Tuesday, December 17, 2013

BOOK REVIEW - LEHIGH RIVER VALLEY TRACKSIDE by Douglas Peters

I believe this is a new Morning Sun release, but not sure.  Spotted it on the counter of the local train store and it was an impulse purchase.   I had some second thoughts afterwards, especially since my disappointment with the Morning Sun Lehigh and New England release earlier this year.   Not so with this publication - I was quite happy with both the captions and the photos.  Lots of 40's and 50's color photos with plenty of background structures in view.   I would call it an overview of the Lehigh Valley, but it's well balanced and doesn't cover any one subject  in too much depth.  There is plenty of railroading, steel, coal, cement, ...etc.    My only critical comment is that there aren't enough maps included.  I think there is a certain assumption that the reader is familiar with the spiderweb of competing railroads through the Lehigh Valley.   The book is organized into sections or chapters by railroad, and within each section the photos are broken down geographically so there is a natural progression down or up the line.  The first half of the book is devoted to the CNJ and Lehigh Valley, obviously the two railroads that literally followed the Lehigh Valley.   Two more sizable sections follow on the Reading and the Lehigh and New England.   The remainder of the book is devoted to the lesser characters - Lackawanna, Chestnut Ridge Railway (NJ Zinc railroad), the Pennsy (Bel-Del and Green Ridge Branch), Ironton, Lehigh and Hudson River, Northampton and Bath, PB&NE, Dragon Portland Cement, Mack Trucks, and Lehigh Valley Transit (Trolley)        Was fun to look at as many of the photos were from when the railroads were operating full steam ahead.

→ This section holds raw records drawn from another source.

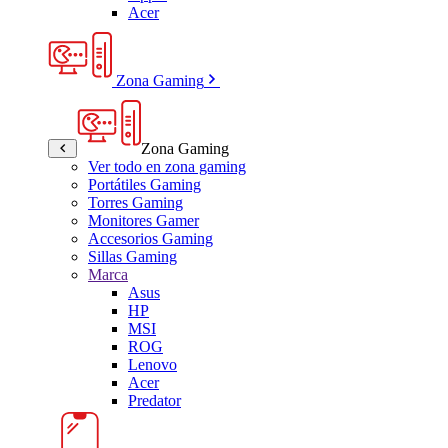
Acer
Zona Gaming
Zona Gaming
Ver todo en zona gaming
Portátiles Gaming
Torres Gaming
Monitores Gamer
Accesorios Gaming
Sillas Gaming
Marca
Asus
HP
MSI
ROG
Lenovo
Acer
Predator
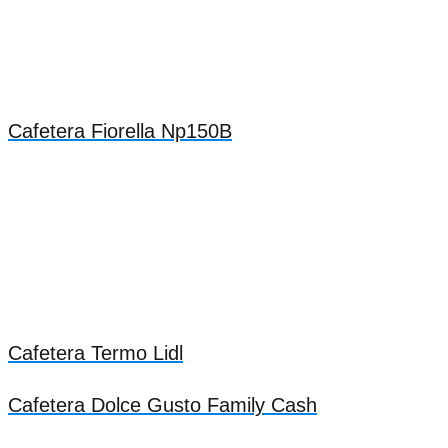
Cafetera Fiorella Np150B
Cafetera Termo Lidl
Cafetera Dolce Gusto Family Cash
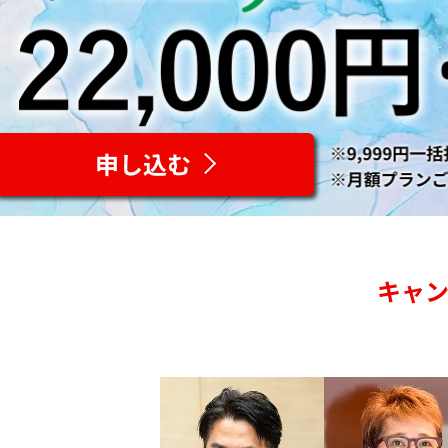
申し込む
キャ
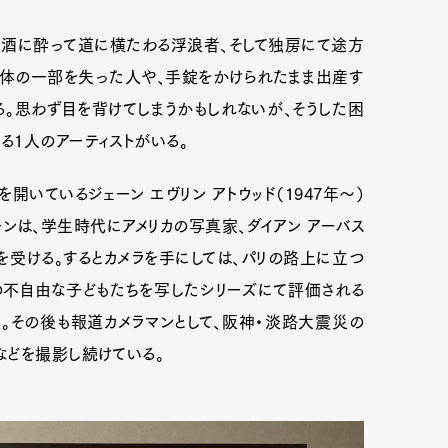
酒に酔って道に横たわる浮浪者、そして独房にて途方
体の一部を失った人や、手錠をかけられたまま出産す
。思わず目を背けてしまうかもしれないが、そうした困
1人のアーティストがいる。
開いているジェーン エヴリン アトウッド（1947年〜）
ンは、学生時代にアメリカの写真家、ダイアン アーバス
受ける。するとカメラを手にしては、パリの路上に立つ
の不自由な子どもたちを写したシリーズにて評価される
受賞。その後も報道カメラマンとして、阪神・淡路大震災の
などを撮影し続けている。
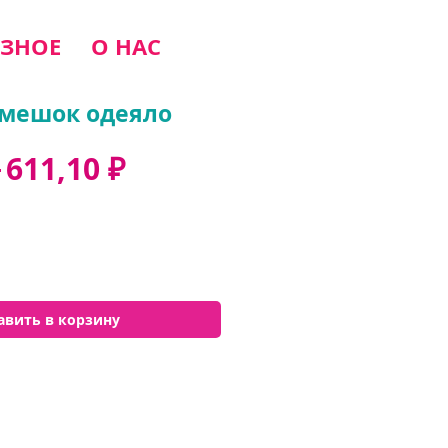
ЗНОЕ
О НАС
мешок одеяло
Обычная
Спеццена
 
611,10 ₽
цена
авить в корзину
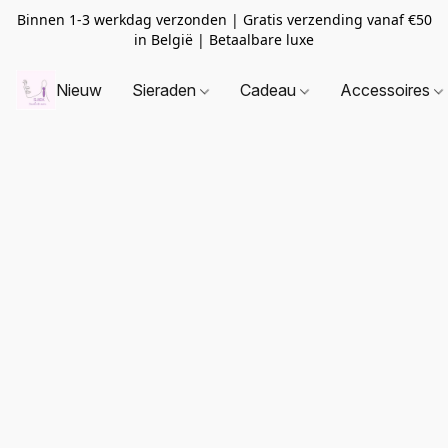
Binnen 1-3 werkdag verzonden | Gratis verzending vanaf
€50
in België | Betaalbare luxe
Nieuw
Sieraden
Cadeau
Accessoires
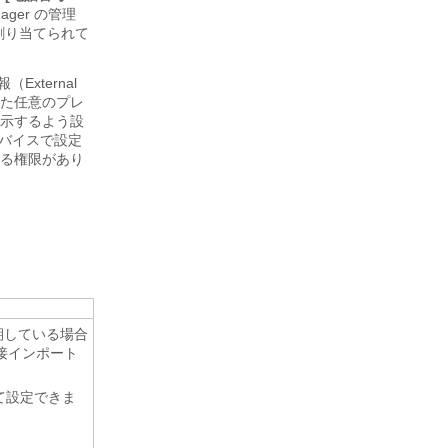
nager の管理
電話機に割り当てられて
（External
た任意のプレ
示するよう設
デバイスで設定
る権限があり
期している場合
直接インポート
て設定できま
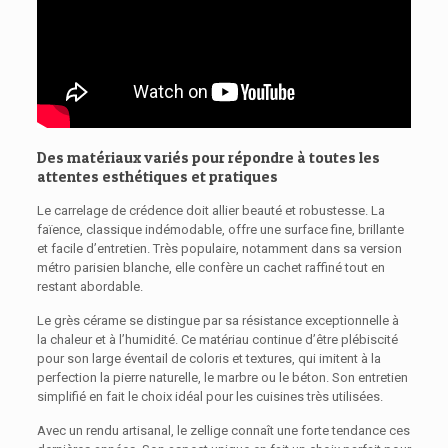
Des matériaux variés pour répondre à toutes les
attentes esthétiques et pratiques
Le carrelage de crédence doit allier beauté et robustesse. La
faïence, classique indémodable, offre une surface fine, brillante
et facile d’entretien. Très populaire, notamment dans sa version
métro parisien blanche, elle confère un cachet raffiné tout en
restant abordable.
Le grès cérame se distingue par sa résistance exceptionnelle à
la chaleur et à l’humidité. Ce matériau continue d’être plébiscité
pour son large éventail de coloris et textures, qui imitent à la
perfection la pierre naturelle, le marbre ou le béton. Son entretien
simplifié en fait le choix idéal pour les cuisines très utilisées.
Avec un rendu artisanal, le zellige connaît une forte tendance ces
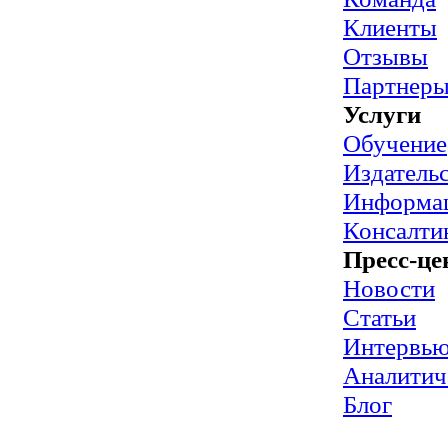
Клиенты
Отзывы
Партнер
Услуги
Обучение
Издательс
Информац
Консалти
Пресс-це
Новости
Статьи
Интервь
Аналитич
Блог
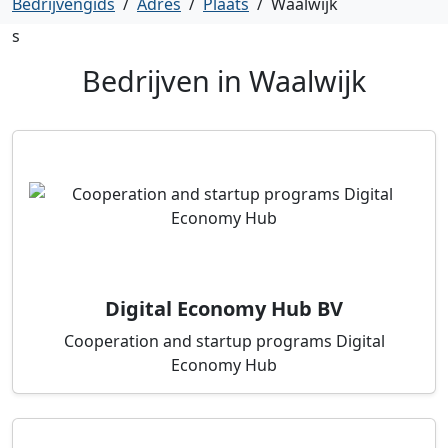
Bedrijvengids
/
Adres
/
Plaats
/
Waalwijk
s
Bedrijven in
Waalwijk
Digital Economy Hub BV
Cooperation and startup programs Digital
Economy Hub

BASSWOOOD -  That's a 4.5"x8.5"x 10' piece of basswood.   If I cut it into stripwood  I'd have enough to last the rest of my modeling career probably.   I actually bought two of these.   A interior designer I work for had specified "hand hewn"  pieces for a project I was doing for her.   Basswood ended up making the most sense as a choice for the raw materials for a number of reasons - it's light; it machines well; little grain; available in thick pieces; absorbs stain well (needed to look old but not intentionally stained) ;etc.   These two pieces were $360.    How did I make it "hand hewn"?    I have an "undulating" cutter head for my Festool planer.  Just randomly attack the board with it and you quickly get the affect without swinging an adz all day.   Didn't take a photo of finished product.  I still have some nice chunks of basswood to cut up.